England Players' Union chief Angus Porter has revealed that captain Andrew Strauss, Twenty20 skipper Paul Collingwood and the rest of the squad were desperate to see that the three Pakistan players Salman Butt, Mohammad Asif and Muhammad Amir did not to play for their side for the rest of the tour following the leveling of spot-fixing charges against them.
"I've been speaking to Andrew Strauss to gauge the feelings of the players. Their belief was that it would be better for cricket if they were not in Pakistan's team - otherwise it could have turned into a sideshow. The England players wouldn't have felt comfortable because the focus would have been on the Pakistanis - whether they are guilty or not. Andrew and his players will be very happy with this outcome," The Sun quoted Porter, as saying.
The trio has been barred from taking part in any cricket or related activities until the case has been concluded.

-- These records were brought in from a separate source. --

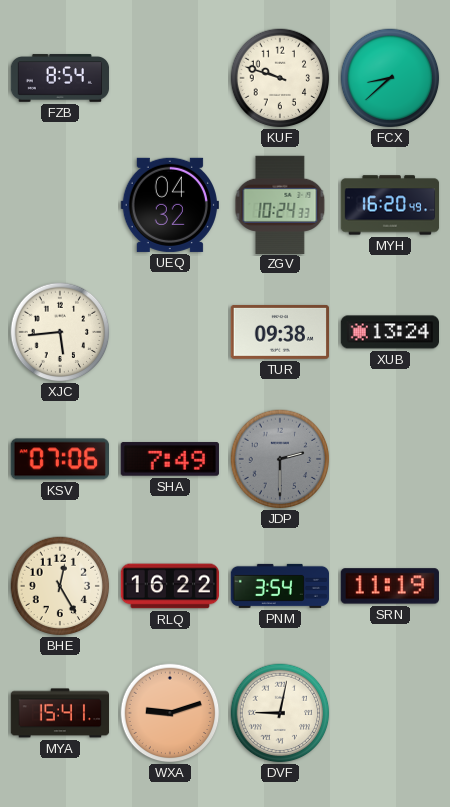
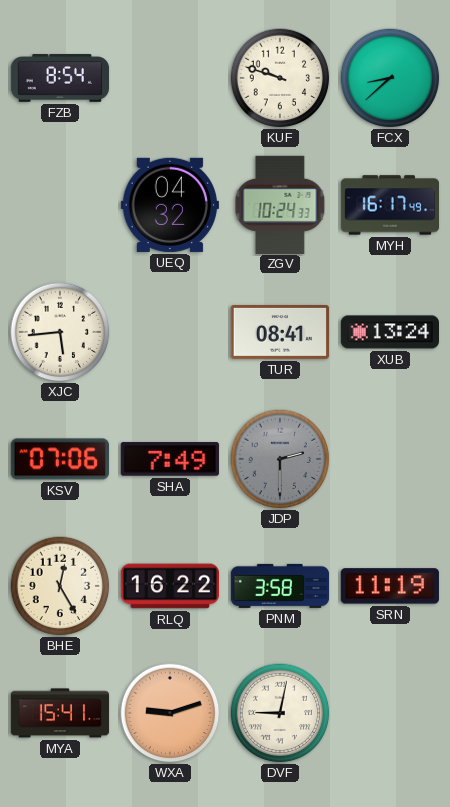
MYH: 16:20 -> 16:17
TUR: 09:38 -> 08:41
PNM: 3:54 -> 3:58
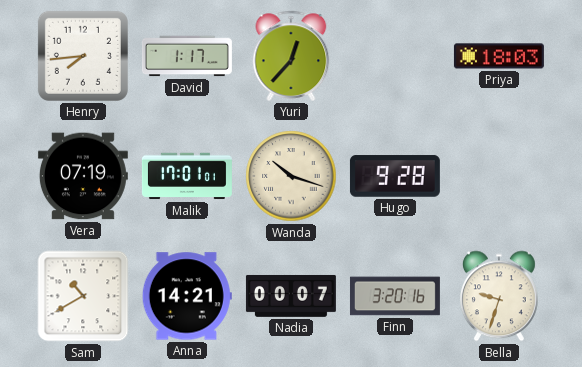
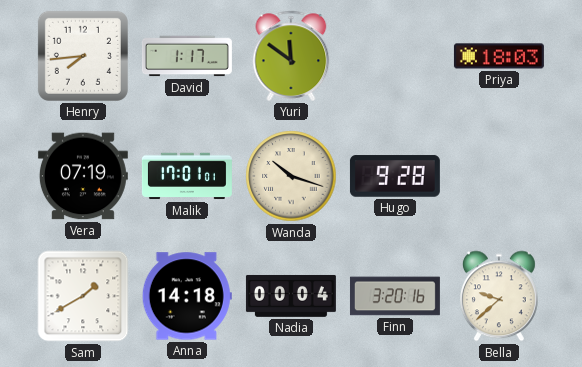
Yuri: 12:37 -> 11:51
Sam: 10:40 -> 1:40
Anna: 14:21 -> 14:18
Nadia: 00:07 -> 00:04
Bella: 9:33 -> 9:38
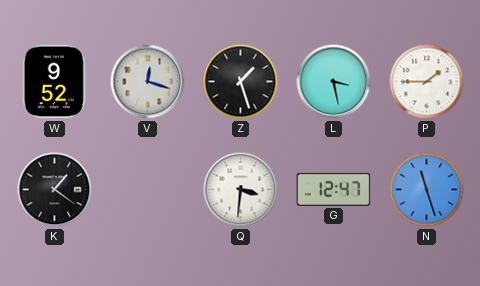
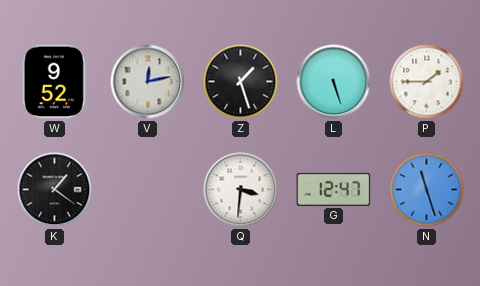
V: 12:18 -> 12:13
L: 3:28 -> 5:27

They have 14 days in which to request a full hearing to contest the charge.
The ECB adopted a hard line on the trio under suspicion and they have the moral high ground because England hosted Pakistan's series against Australia this year.
English chiefs had tentative discussions about inviting a replacement team if Pakistan pulled out and Glamorgan were told only on Wednesday that the T20 matches in Cardiff would definitely take place.
Aussie legend Shane Warne has called for severe action on match-fixers and said: "They should be banned for life."